Episode 38: Letty Cottin Pogrebin

From Queens, Letty grew up in a conservative Jewish family. At age 20 in 1960, she became the director of publicity for the publishing company Bernard Geis Associates—later rising to vice president. There she was instrumental in making books like ‘Valley of the Dolls’ and ‘Sex and the Single Girl’ into mega-bestsellers. In 1970, she wrote her first book, ‘How to Make it in a Man’s World’; after its success, she left her job to focus on writing and raising her family. She was a founding member of the National Women's Political Caucus, through which she met Gloria Steinem; in 1972, they founded Ms.
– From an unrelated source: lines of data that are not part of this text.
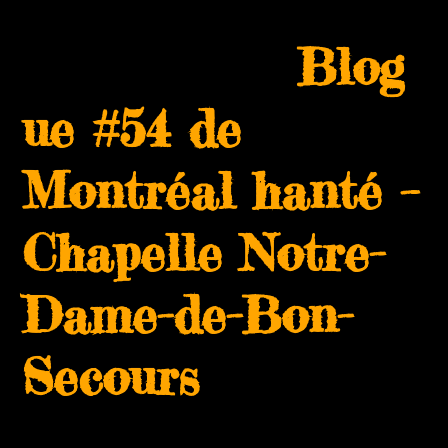
Skip
Open
Close
to
Blog
mobile
mobile
content
menu
menu
ue #54 de
Montréal hanté –
Chapelle Notre-
Dame-de-Bon-
Secours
Magazine together. Letty was an editorial consultant for the 1972 TV special ‘Free to Be... You and Me’ for which she earned an Emmy. Throughout the 70s, 80s, 90s and up to today, she has continued writing books—centering on subjects around the family, raising children, being a working woman, aging, and Judaism. Her latest book, ‘Shanda: A Memoir of Shame and Secrecy,’ was released in 2022; in it she unfurls generations of secrets in her family and discusses how the Jewish teaching of “Shanda,” or shame, perpetuated constant paranoia and secrecy. Letty and I chat about everything—her childhood, the abortions she had in college in the 1950s, how she got her start in publishing, her almost 60-year marriage to labor lawyer Bert Pogrebin, what ‘Mad Men’ got right about the 1960s, discovering feminism, Ms. Magazine, balancing career and family life, being a working writer, and rediscovering Judaism.